Believe it or not, the Space Apps Challenge really did start as a drawing on a napkin, in the lobby of a hotel in San Francisco, California. We were discussing what it really means to innovate – and how you get from here to there.

Innovation at NASA often reveals itself as a single advancement in a specific technology. The challenge then lies in reliably repeating the act of this advancement. We believe that innovative practices are the key to creating and discovering state-of-the-art technology. The International Space Apps Challenge sought to bridge the gap between innovative technology and its practice.

In business and government, there currently exists a set of techniques for developing new products that has been carried over from the industrial age: a large team is pulled together, the budget is established, a business model or project plan is created, a detailed product roadmap is developed and rolled out to a user base in phases. This process has proven itself many times over and is especially important when building an expensive rocket – the tiniest error could yield catastrophic failure. Much technological advancement has been made through this process. However, these time-tested methods of management do not lend well to seasons of uncertainty. Innovation, on the other hand, thrives in those seasons.

Innovation is bottom-up, decentralized and unpredictable. True innovation necessitates failure. The more you experiment, the more you fail, the more you learn. Small technologies and initial development deserve innovative process and the opportunity for failure.

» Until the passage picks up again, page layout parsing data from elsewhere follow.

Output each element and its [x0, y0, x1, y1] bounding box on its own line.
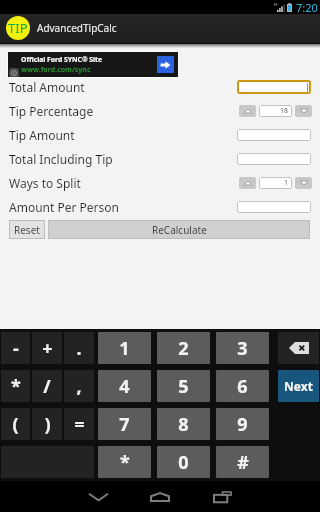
staticText: ReCalculate [152, 223, 207, 237]
button[interactable]: Next [278, 370, 319, 402]
staticText: www.ford.com/sync [21, 65, 91, 75]
staticText: # [237, 450, 249, 475]
button[interactable]: Back [75, 481, 121, 512]
staticText: 8 [178, 412, 189, 437]
button[interactable]: * [1, 370, 30, 402]
button[interactable]: 6 [216, 370, 269, 402]
staticText: ( [12, 412, 19, 437]
button[interactable]: Decrease [295, 105, 312, 117]
staticText: Total Including Tip [9, 151, 113, 167]
staticText: Reset [14, 223, 40, 237]
button[interactable]: # [216, 446, 269, 478]
staticText: 2 [178, 336, 189, 361]
staticText: 0 [178, 450, 189, 475]
button[interactable]: Decrease [295, 177, 312, 189]
staticText: 9 [237, 412, 248, 437]
staticText: * [120, 450, 130, 475]
button[interactable]: 18 [259, 105, 292, 117]
staticText: Tip Percentage [9, 103, 94, 119]
button[interactable] [237, 153, 311, 165]
staticText: 3 [237, 336, 248, 361]
staticText: 7:20 [296, 0, 318, 14]
staticText: , [76, 374, 82, 399]
staticText: / [43, 374, 51, 399]
button[interactable]: . [64, 332, 94, 364]
button[interactable]: 4 [98, 370, 151, 402]
staticText: 4 [119, 374, 130, 399]
staticText: + [42, 336, 53, 361]
button[interactable]: Recents [199, 481, 245, 512]
staticText: Amount Per Person [9, 199, 119, 215]
button[interactable]: , [64, 370, 94, 402]
button[interactable]: ReCalculate [48, 220, 310, 239]
staticText: = [74, 412, 85, 437]
staticText: AdvancedTipCalc [37, 21, 117, 35]
staticText: 6 [237, 374, 248, 399]
button[interactable]: Increase [239, 105, 256, 117]
button[interactable]: Home [137, 481, 183, 512]
button[interactable]: * [98, 446, 151, 478]
staticText: 18 [280, 106, 289, 116]
button[interactable]: 7 [98, 408, 151, 440]
button[interactable]: + [32, 332, 62, 364]
staticText: TIP [8, 19, 28, 37]
button[interactable]: 5 [157, 370, 210, 402]
button[interactable]: 1 [98, 332, 151, 364]
staticText: ) [44, 412, 51, 437]
button[interactable]: Official Ford SYNC® Site [8, 52, 178, 77]
button[interactable]: Increase [239, 177, 256, 189]
staticText: 5 [178, 374, 189, 399]
staticText: Next [284, 378, 313, 394]
button[interactable]: 9 [216, 408, 269, 440]
button[interactable]: 3 [216, 332, 269, 364]
button[interactable]: 8 [157, 408, 210, 440]
staticText: Official Ford SYNC® Site [21, 55, 103, 64]
button[interactable] [237, 201, 311, 213]
button[interactable] [237, 129, 311, 141]
button[interactable]: ( [1, 408, 30, 440]
button[interactable]: = [64, 408, 94, 440]
button[interactable]: Reset [9, 220, 45, 239]
button[interactable]: - [1, 332, 30, 364]
staticText: * [11, 374, 21, 399]
button[interactable]: 1 [259, 177, 292, 189]
staticText: Total Amount [9, 79, 85, 95]
staticText: Tip Amount [9, 127, 75, 143]
staticText: 1 [284, 178, 289, 188]
button[interactable]: Delete [278, 332, 319, 364]
staticText: Ways to Split [9, 175, 81, 191]
button[interactable]: 0 [157, 446, 210, 478]
staticText: - [13, 336, 19, 361]
button[interactable]: / [32, 370, 62, 402]
staticText: 1 [119, 336, 130, 361]
staticText: . [76, 336, 82, 361]
button[interactable]: 2 [157, 332, 210, 364]
staticText: 7 [119, 412, 130, 437]
button[interactable]: ) [32, 408, 62, 440]
button[interactable] [237, 80, 311, 94]
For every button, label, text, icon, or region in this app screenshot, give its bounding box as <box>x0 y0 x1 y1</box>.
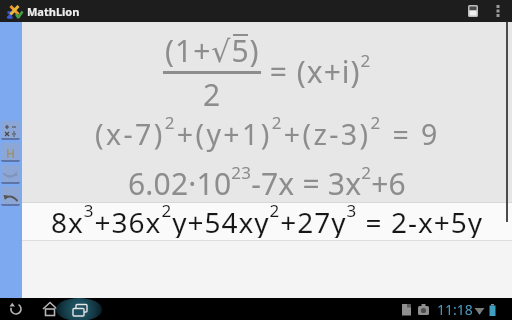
button[interactable] <box>1 165 20 184</box>
button[interactable] <box>1 121 20 140</box>
staticText: = (x+i)2 <box>261 49 372 91</box>
staticText: MathLion <box>27 4 80 19</box>
staticText: 11:18 <box>437 300 473 319</box>
button[interactable]: H <box>1 143 20 162</box>
button[interactable]: 8x3+36x2y+54xy2+27y3 = 2-x+5y <box>22 202 512 241</box>
button[interactable] <box>1 187 20 206</box>
staticText: 6.02·1023-7x = 3x2+6 <box>128 161 406 203</box>
button[interactable] <box>42 301 58 317</box>
button[interactable] <box>56 298 102 320</box>
staticText: (1+√5) <box>165 30 260 71</box>
staticText: 8x3+36x2y+54xy2+27y3 = 2-x+5y <box>51 199 484 238</box>
staticText: (x-7)2+(y+1)2+(z-3)2 = 9 <box>95 111 440 153</box>
staticText: H <box>6 145 15 161</box>
button[interactable] <box>468 5 478 17</box>
button[interactable] <box>8 301 24 317</box>
button[interactable] <box>496 4 500 18</box>
button[interactable]: MathLion <box>7 4 80 19</box>
staticText: 2 <box>203 74 221 115</box>
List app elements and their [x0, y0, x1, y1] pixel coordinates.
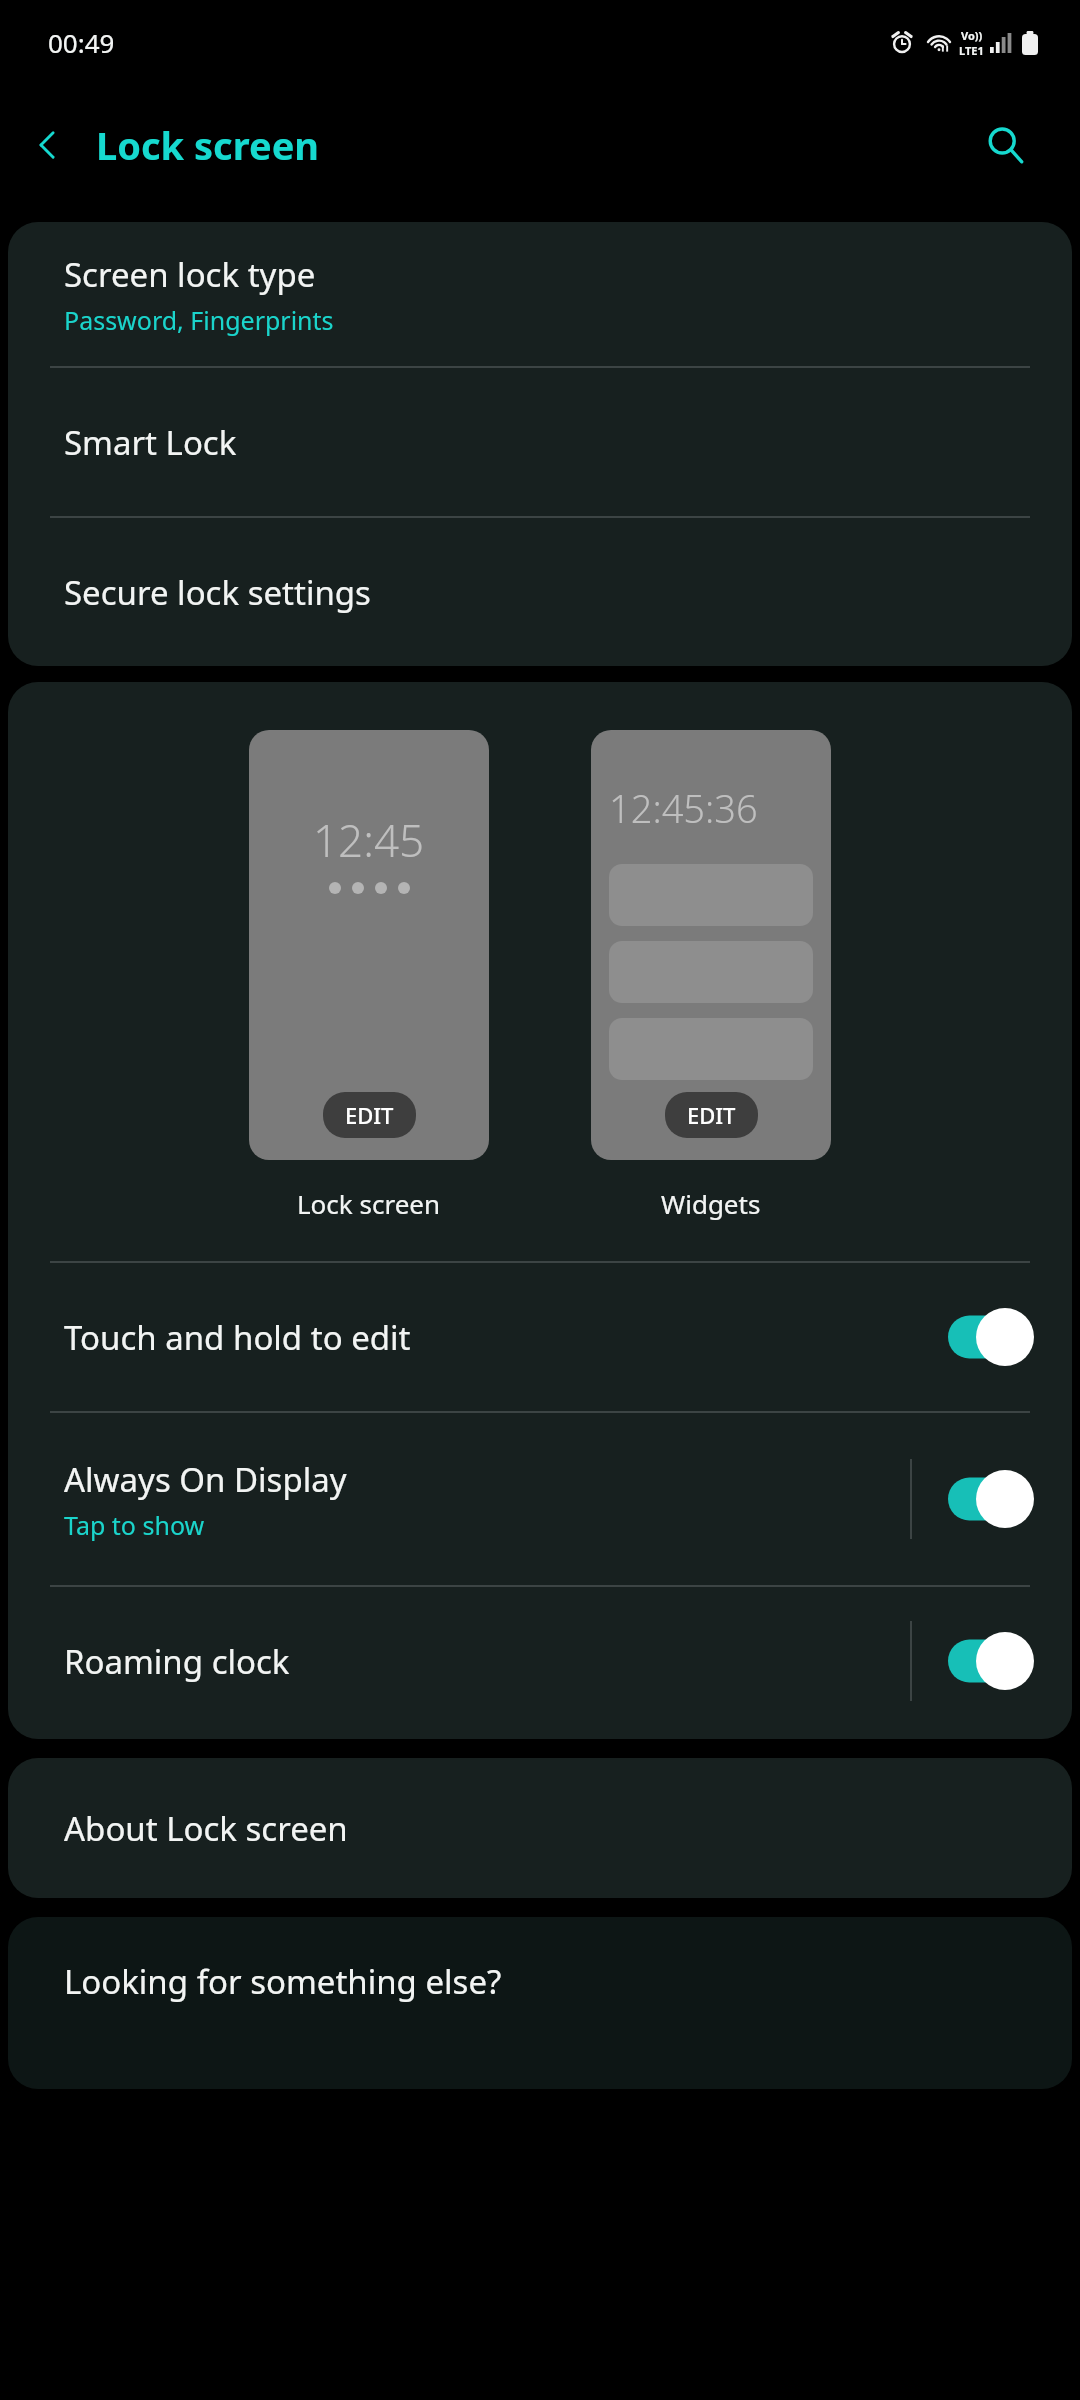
- button[interactable]: Secure lock settings: [8, 518, 1072, 666]
- staticText: Lock screen: [297, 1186, 441, 1221]
- staticText: Secure lock settings: [64, 570, 371, 615]
- button[interactable]: Screen lock type: [8, 222, 1072, 366]
- staticText: Widgets: [661, 1186, 761, 1221]
- staticText: EDIT: [345, 1100, 394, 1130]
- staticText: 12:45: [313, 810, 425, 870]
- staticText: Password, Fingerprints: [64, 303, 334, 337]
- button[interactable]: Always On Display: [8, 1413, 1072, 1585]
- button[interactable]: Looking for something else?: [8, 1917, 1072, 2089]
- staticText: Vo)): [961, 28, 983, 43]
- staticText: 00:49: [48, 25, 115, 60]
- staticText: Smart Lock: [64, 420, 237, 465]
- button[interactable]: [948, 1618, 1034, 1704]
- button[interactable]: Roaming clock: [8, 1587, 1072, 1735]
- staticText: Looking for something else?: [64, 1959, 502, 2004]
- button[interactable]: About Lock screen: [8, 1758, 1072, 1898]
- button[interactable]: Smart Lock: [8, 368, 1072, 516]
- button[interactable]: Back: [0, 97, 96, 193]
- staticText: Screen lock type: [64, 252, 316, 297]
- button[interactable]: EDIT: [665, 1092, 758, 1138]
- button[interactable]: 12:45: [249, 730, 489, 1221]
- staticText: Always On Display: [64, 1457, 347, 1502]
- button[interactable]: Search: [960, 100, 1050, 190]
- button[interactable]: Touch and hold to edit: [8, 1263, 1072, 1411]
- staticText: Roaming clock: [64, 1639, 290, 1684]
- staticText: EDIT: [687, 1100, 736, 1130]
- staticText: About Lock screen: [64, 1806, 348, 1851]
- staticText: Tap to show: [64, 1508, 205, 1542]
- button[interactable]: [948, 1294, 1034, 1380]
- staticText: LTE1: [959, 43, 984, 58]
- staticText: Lock screen: [96, 119, 320, 171]
- button[interactable]: 12:45:36: [591, 730, 831, 1221]
- button[interactable]: EDIT: [323, 1092, 416, 1138]
- button[interactable]: [948, 1456, 1034, 1542]
- staticText: 12:45:36: [609, 782, 758, 834]
- staticText: Touch and hold to edit: [64, 1315, 411, 1360]
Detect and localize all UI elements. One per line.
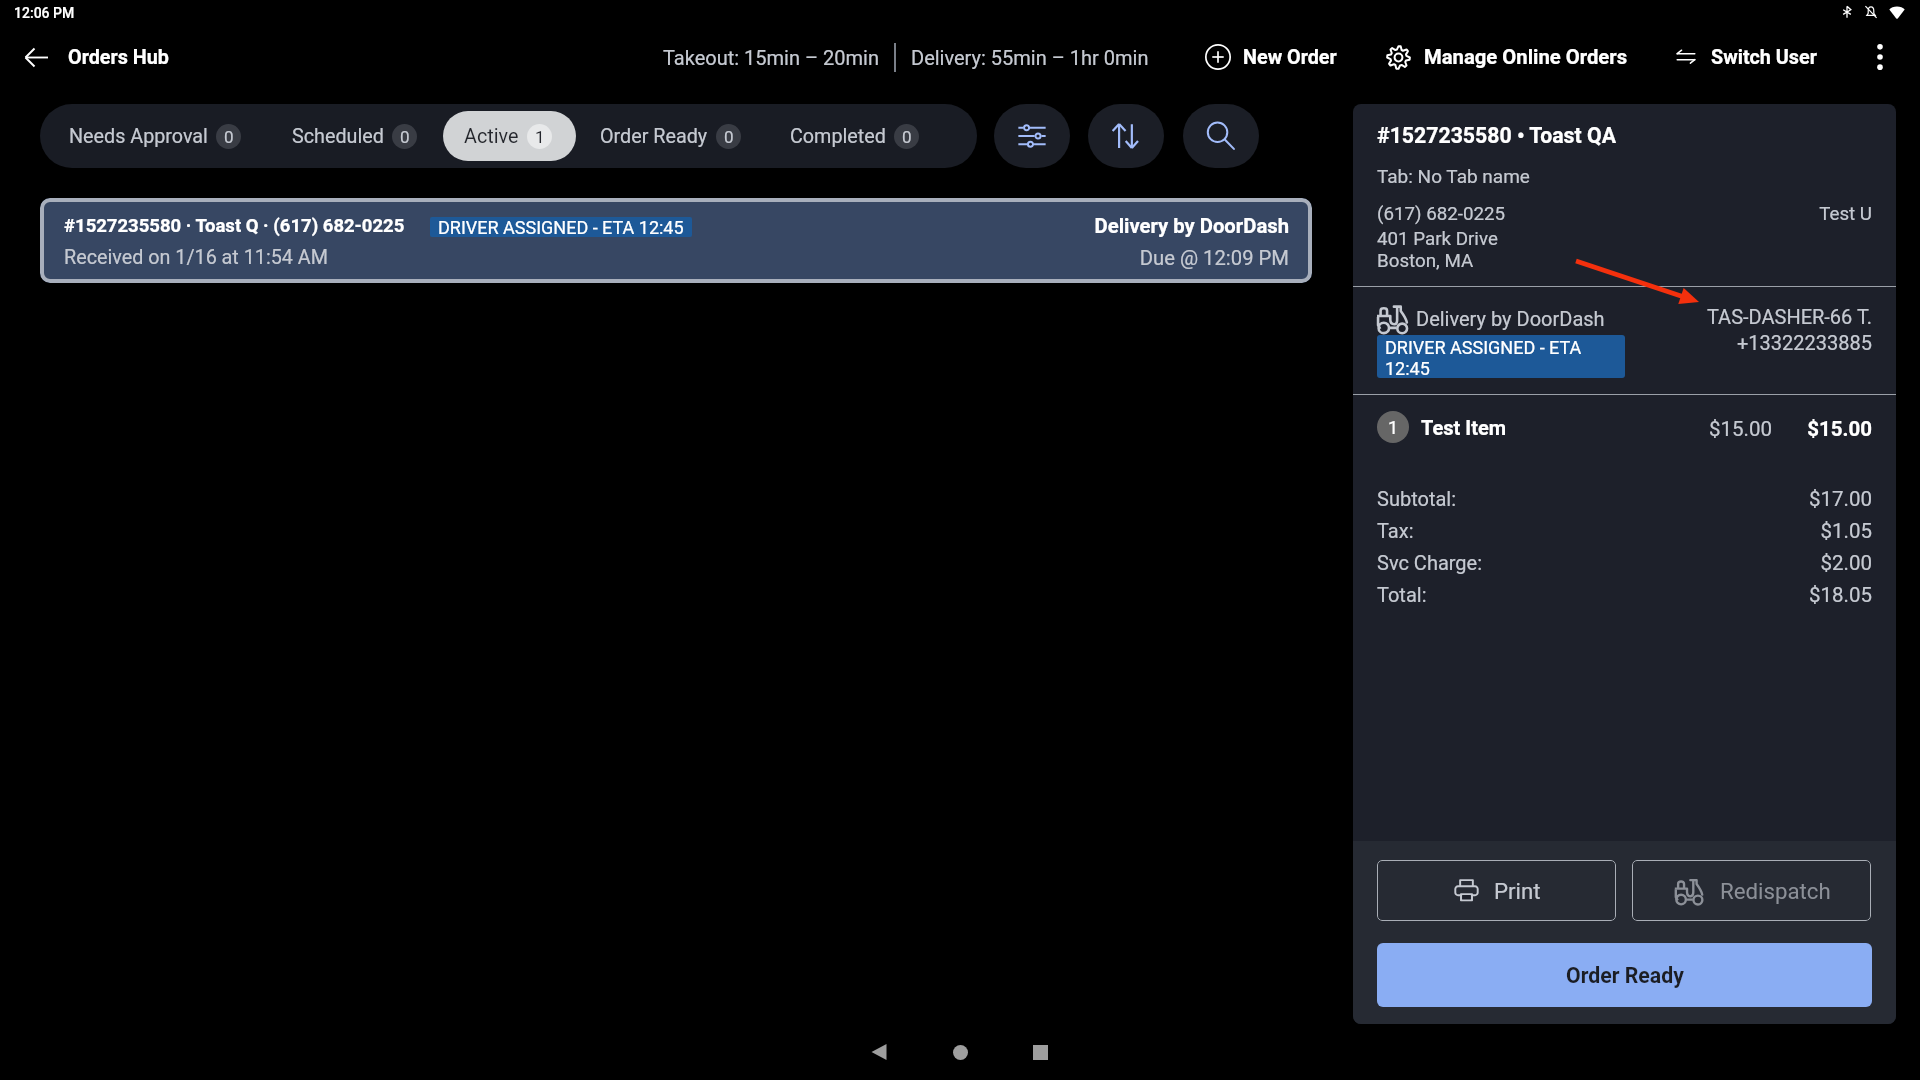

At the International Space Apps Challenge we open up challenges of space exploration and social need and empowered citizens around the world to solve those challenges. This is a bold risk. NASA is collaborating with organizations with whom we have often not previously worked. NASA is empowering local leaders and planners in cities around the world, with the vision for contributing to space exploration and social good. Passionate citizens are being asked to find and share their solutions to the challenges. In the process of planning and implementing the Challenge we have learned a lot and recognized the power released when we work together with others committed to changing the way the world works. Space Apps exemplifies a model for accelerating technology and we are capturing that story here to be built upon. We hope that business and government alike will help carry the story forward.